Sections 6(b)(1) and 15A(b)(2) of the Exchange Act require all national securities exchanges and national securities associations to enforce compliance by their members and persons associated with their members, with the provisions of the Exchange Act and the rules and regulations thereunder.[135] Securities exchanges' and associations' memberships in ISG currently enable them to satisfy this requirement with respect to enforcement of the proscriptions against insider trading and the anti-manipulation provisions of the federal securities laws.[136] Security futures products are surrogates for their underlying securities and, therefore, there is the potential that trading in this new product could be used to manipulate trading in the underlying security or in other related securities, such as options. Accordingly, the SEC believes that the introduction of security futures products means that, to satisfy their obligations under Sections 6 and 15A of the Exchange Act,[137] exchanges and associations that trade securities that are related to security futures must have the same ability to share information and to coordinate surveillance with markets trading such security futures products as they currently have through ISG with exchanges and associations trading other securities. For this reason, the SEC believes that the limitations described above in the current obligations of Affiliate Members to share information with Full Members would also unnecessarily hinder or constrain the ability of national securities exchanges and national securities associations to enforce compliance with the federal securities laws.

The SEC believes that exchanges and associations could address these limitations on the obligations of Affiliate Members to share information by, for example, entering into a supplementary agreement to share such information among Full and Affiliate Members despite the limitations in the current agreements. Alternatively, the SEC believes that exchanges or associations trading securities that are related to security futures traded by an exchange or association that is not a Full Member of ISG could satisfy the requirement to coordinate surveillance by entering into bilateral surveillance agreements with such exchange or association that is adequate to detect manipulation and insider trading. The Commissions, however, believe that such bilateral agreements would have to contain essentially the same information sharing obligations that Full Members of ISG currently have with respect to each other.

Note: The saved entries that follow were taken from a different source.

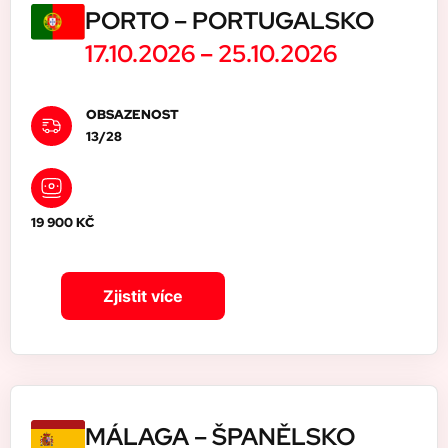
PORTO – PORTUGALSKO
17.10.2026 –
25.10.2026
OBSAZENOST
13/28
19 900 KČ
Zjistit více
MÁLAGA – ŠPANĚLSKO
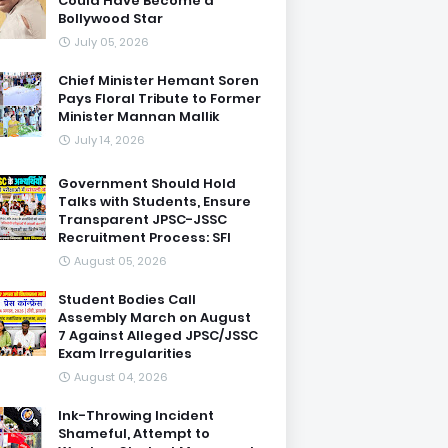
Could Have Become a
Bollywood Star
July 05, 2026
Chief Minister Hemant Soren
Pays Floral Tribute to Former
Minister Mannan Mallik
July 14, 2026
Government Should Hold
Talks with Students, Ensure
Transparent JPSC-JSSC
Recruitment Process: SFI
August 05, 2026
Student Bodies Call
Assembly March on August
7 Against Alleged JPSC/JSSC
Exam Irregularities
August 04, 2026
Ink-Throwing Incident
Shameful, Attempt to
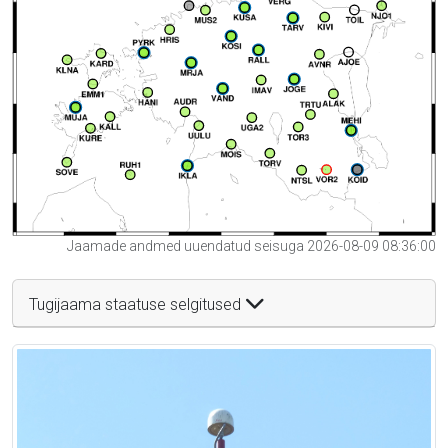
Jaamade andmed uuendatud seisuga 2026-08-09 08:36:00
Tugijaama staatuse selgitused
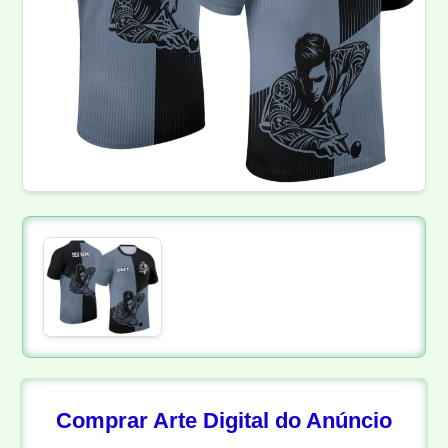
Comprar Arte Digital do Anúncio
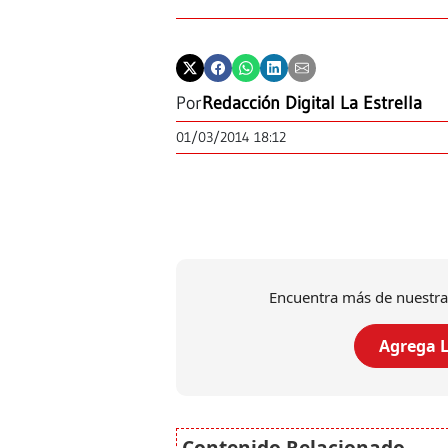
Por
Redacción Digital La Estrella
01/03/2014 18:12
Encuentra más de nuestra
Agrega L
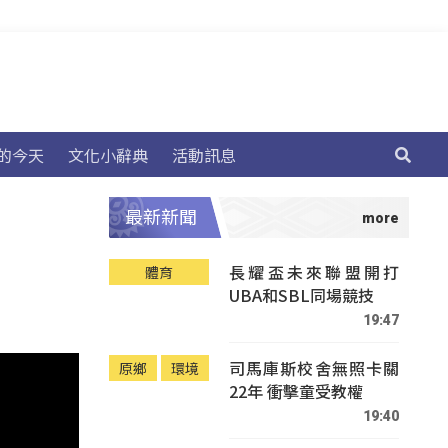
的今天
文化小辭典
活動訊息
最新新聞
長耀盃未來聯盟開打
體育
UBA和SBL同場競技
19:47
司馬庫斯校舍無照卡關
原鄉
環境
22年 衝擊童受教權
19:40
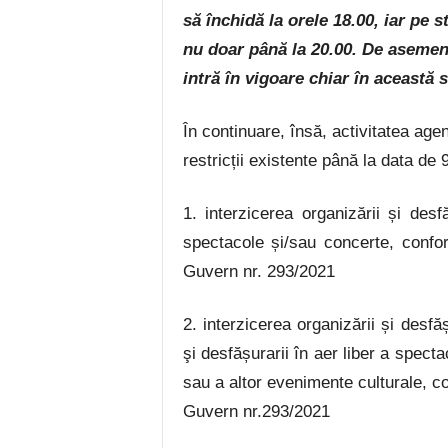
să închidă la orele 18.00, iar pe s
nu doar până la 20.00.
De asemenea
intră în vigoare chiar în această 
În continuare, însă, activitatea ag
restricții existente până la data de 
1. interzicerea organizării și desfăș
spectacole și/sau concerte, confo
Guvern nr. 293/2021
2. interzicerea organizării și desfăș
şi desfășurarii în aer liber a spectac
sau a altor evenimente culturale, co
Guvern nr.293/2021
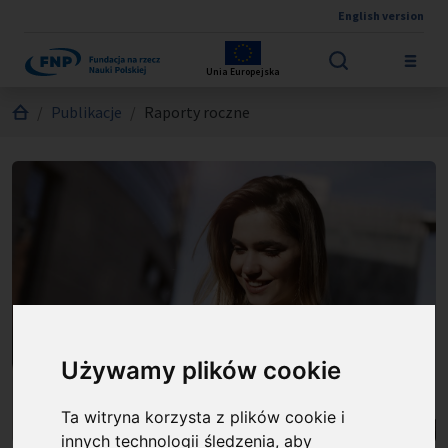
English version
Przejdź do treści
Unia Europejska
Jesteś tutaj:
Publikacje
Raporty roczne
Używamy plików cookie
Ta witryna korzysta z plików cookie i
innych technologii śledzenia, aby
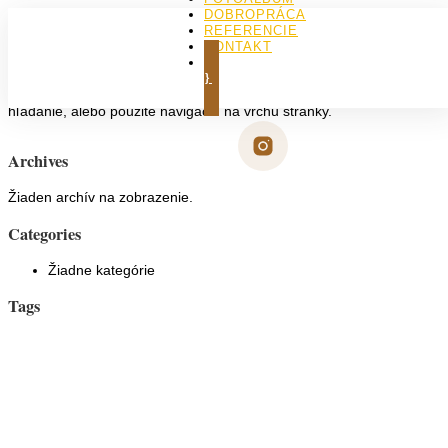
DOBROPRÁCA
REFERENCIE
Neboli nájdené žiadne výsledky
KONTAKT
KÚPIŤ KNIHU
Požadovaná stránka nebola nájdená. Skúste spresniť vaše
hľadanie, alebo použite navigáciu na vrchu stránky.
Archives
Žiaden archív na zobrazenie.
Categories
Žiadne kategórie
Tags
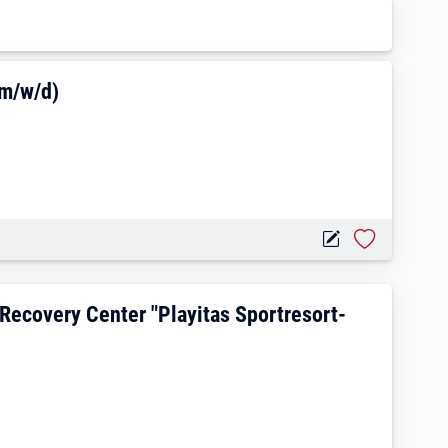
radtechnik / E-Bike (m/w/d)
(m/w/d)
im Alegria Health & Recovery Center "Pl
Recovery Center "Playitas Sportresort-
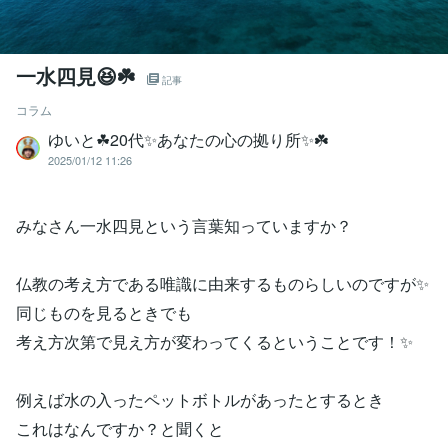
一水四見😆☘️
記事
コラム
ゆいと☘20代✨あなたの心の拠り所✨☘️
2025/01/12 11:26
みなさん一水四見という言葉知っていますか？
仏教の考え方である唯識に由来するものらしいのですが✨
同じものを見るときでも
考え方次第で見え方が変わってくるということです！✨
例えば水の入ったペットボトルがあったとするとき
これはなんですか？と聞くと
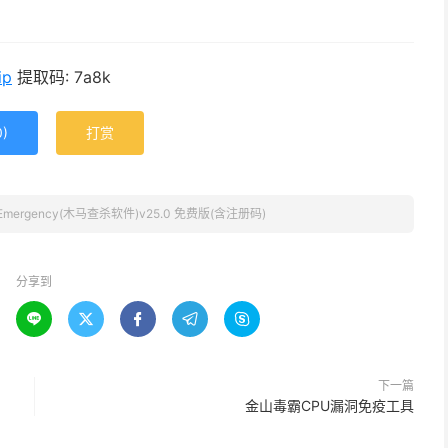
ip
提取码: 7a8k
0
)
打赏
 Emergency(木马查杀软件)v25.0 免费版(含注册码)
分享到





下一篇
金山毒霸CPU漏洞免疫工具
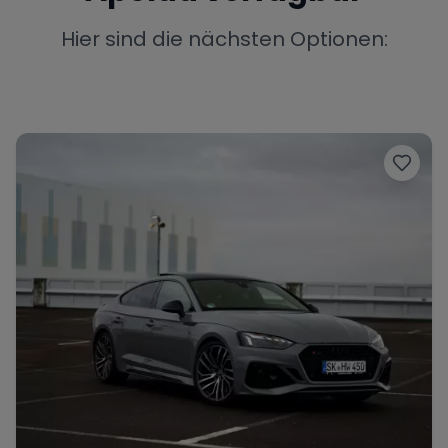
Porsche
Lamborghini
Ferrari
Hier sind die nächsten Optionen:
Wann
Zeitraum wählen
McLaren
Ford
Jaguar
Tesla
Chevrolet
Dodge
Bentley
Rolls Royce
Aston Martin
Bugatti
Lotus
Maserati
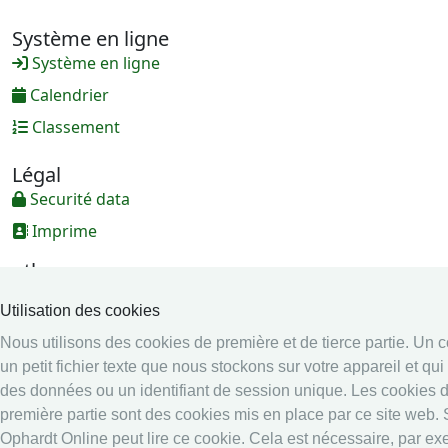
Système en ligne
Système en ligne
Calendrier
Classement
Légal
Securité data
Imprime
other
Résultats en direct: Escrime
Utilisation des cookies
Nous utilisons des cookies de première et de tierce partie. Un c
un petit fichier texte que nous stockons sur votre appareil et qui
des données ou un identifiant de session unique. Les cookies 
première partie sont des cookies mis en place par ce site web. 
Ophardt Online peut lire ce cookie. Cela est nécessaire, par ex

III. Paperwork Reduction Act

CFTC: This rulemaking contains information collection requirements. As required by the Paperwork Reduction Act of 1995, 44 U.S.C. 3507(d), the CFTC submitted a copy of the proposed amendments to its rules to the Office of Management and Budget (OMB) for its review.

Collection of Information: Part 41, Relating to Security Futures Products, OMB Control Number 3038-0059.

No comments were received in response to the CFTC's invitation in the proposed rules to comment on any paperwork burden associated with these regulations.[138]

SEC: Certain provisions of the new rule contain “collection of information requirements” within the meaning of the Paperwork Reduction Act of 1995 (“PRA”).[139] Accordingly, the Commission submitted the proposed rule to the Office of Management and Budget (“OMB”) in accordance with 44 U.S.C. 3507(d) and 5 CFR 1320.11. OMB approved the new collection and assigned it OMB Control No. 3235-0555. An agency may not conduct or sponsor, and a person is not required to respond to, a collection of information unless it displays a currently valid control number.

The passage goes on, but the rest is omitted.